Huntington's disease can
present at any age, however,
the median age at onset
is around 40 years.
This results in many cases of Huntington's
disease presenting with symptoms or
signs after they've already had children.
0:39
Huntington's patients typically die
about 15 years after disease onset.
The analysis of postmortem brains
has provided important insights into
the regional specificity of
the Huntington mutations effects.
The top brain in the slide represents
a normal sample, while the bottom brain
represents a sample from a Huntington's
patient at the end stages of the disease.
The CNP in the top panel
represent the caudate and putamen.
If you look at the Huntington's brain,
you can see that these regions are almost
completely absent, and
there's also significant cortical atrophy.

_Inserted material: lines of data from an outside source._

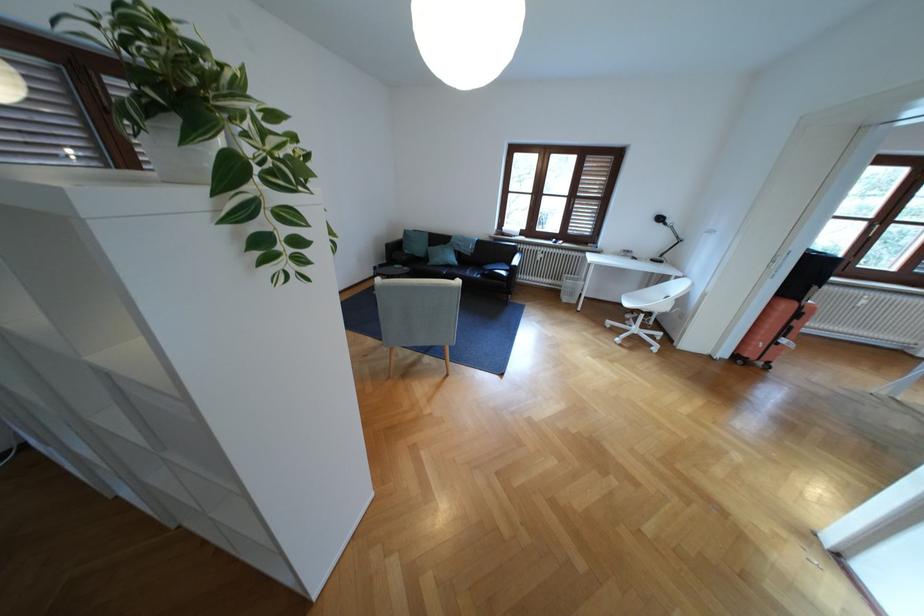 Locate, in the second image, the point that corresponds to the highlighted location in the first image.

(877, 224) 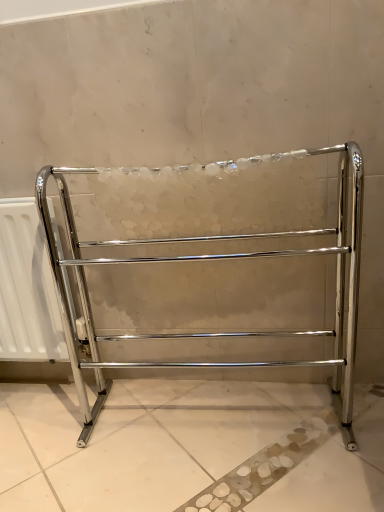 Question: From the image's perspective, relative to white matte radiator at left, is polished chrome towel rack at center above or below?

Choices:
 (A) above
 (B) below

Answer: (A)

Question: In terms of width, does polished chrome towel rack at center look wider or thinner when compared to white matte radiator at left?

Choices:
 (A) thin
 (B) wide

Answer: (B)

Question: Is point (340, 340) closer or farther from the camera than point (0, 314)?

Choices:
 (A) farther
 (B) closer

Answer: (B)

Question: In the image, is white matte radiator at left positioned in front of or behind polished chrome towel rack at center?

Choices:
 (A) front
 (B) behind

Answer: (B)

Question: From the image's perspective, is white matte radiator at left positioned above or below polished chrome towel rack at center?

Choices:
 (A) below
 (B) above

Answer: (A)

Question: Does point (31, 316) appear closer or farther from the camera than point (112, 259)?

Choices:
 (A) closer
 (B) farther

Answer: (B)

Question: From a real-world perspective, is white matte radiator at left physically located above or below polished chrome towel rack at center?

Choices:
 (A) above
 (B) below

Answer: (B) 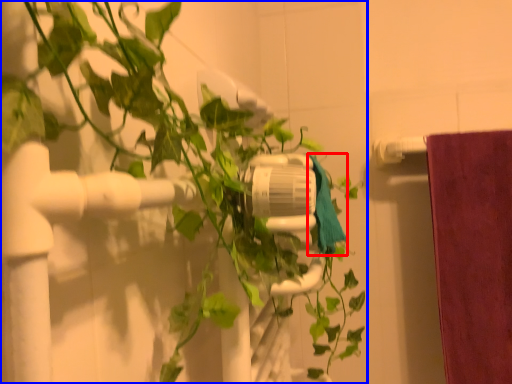 Question: Which point is closer to the camera, bath towel (highlighted by a red box) or houseplant (highlighted by a blue box)?

Choices:
 (A) bath towel
 (B) houseplant

Answer: (B) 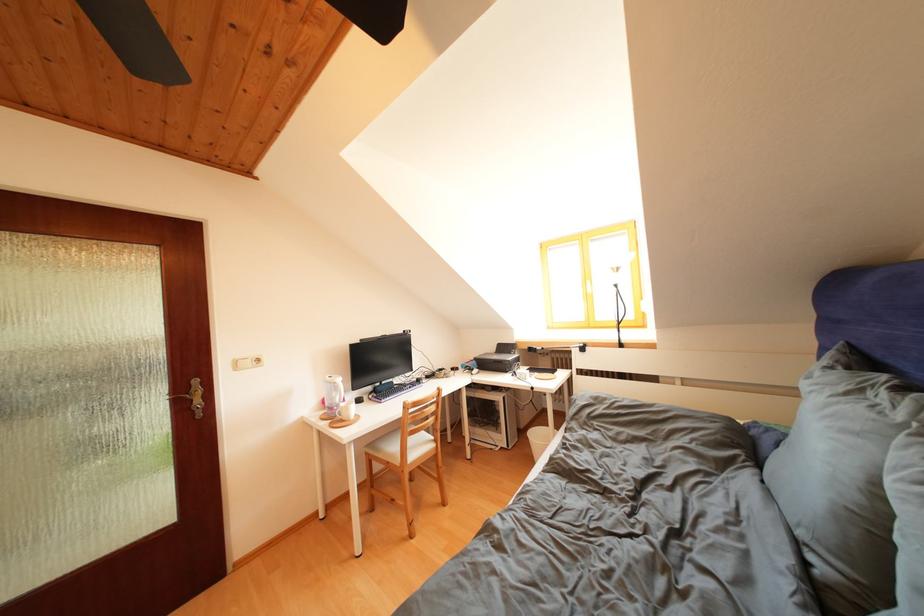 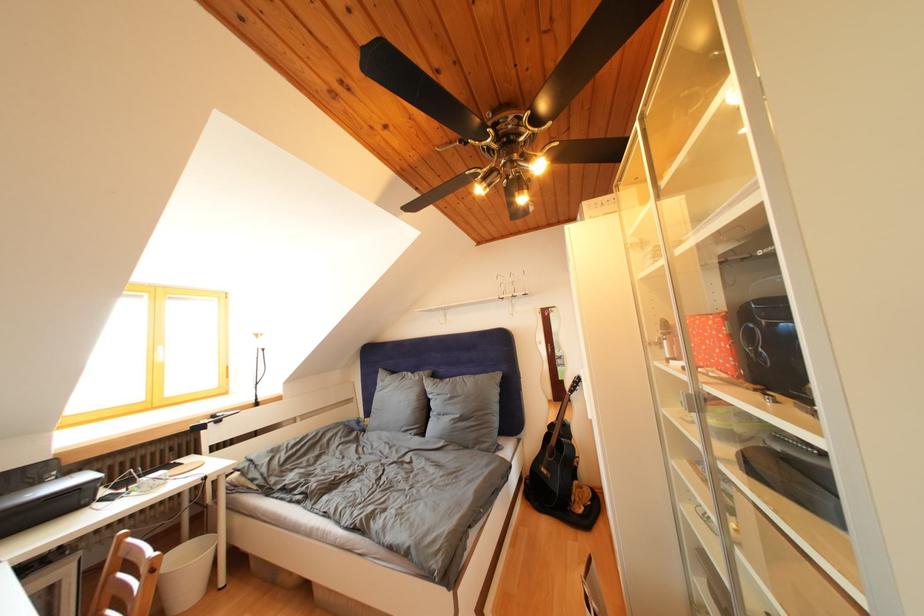 The point at (517, 358) is marked in the first image. Where is the corresponding point in the second image?

(44, 488) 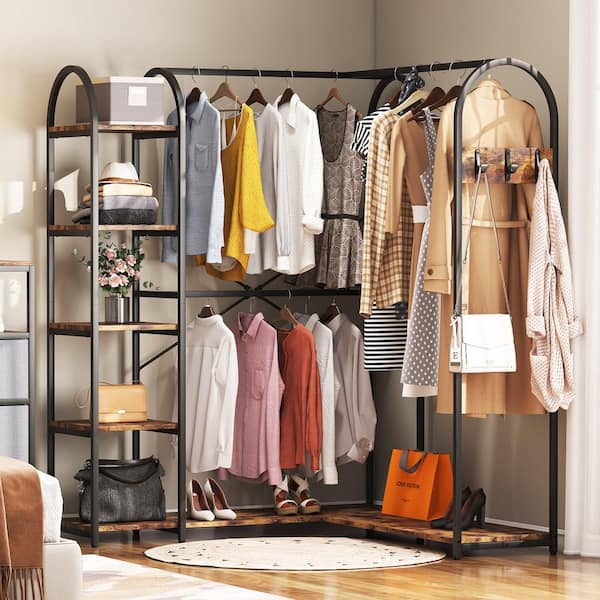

Indeed, loss of cells from the caudate and
putamen, and
from the cortex represent fairly
early events in the disease course.
1:23
The gene causing Huntington's
disease was identified in 1993,
by a large consortium headed
up by Jim Gazelle at Harvard.
The Huntington's disease gene
encodes a very large protein of
more than 3000 amino acids, and
this protein is called huntingtin.
The Huntington's mutation causes
changes close to the amino
terminus of this protein.
The coding region in the gene
at this position comprises
a series of uninterrupted
CAG trinucleotide repeats.
So the sequence reads CAG,
CAG, CAG, CAG, CAG etc.
Normal individuals have 35 or
fewer of these uninterrupted CAGs,
while diseases are associated with 36 or
more of these repeats.
Each of these CAG repeats
represents the codon for
the amino acids glutamine, so
the mutant protein has a very long and
abnormally expanded polyglutamine stretch.